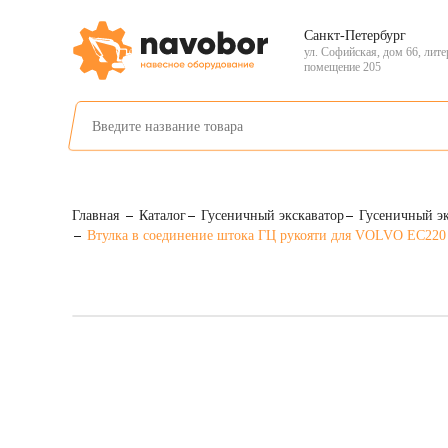
Санкт-Петербург
ул. Софийская, дом 66, лите
помещение 205
Главная
Каталог
Гусеничный экскаватор
Гусеничный э
Втулка в соединение штока ГЦ рукояти для VOLVO EC220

● About this exercise
Write down only the number of lines above where the word "Гусеничный" occurs.

● Answer box
2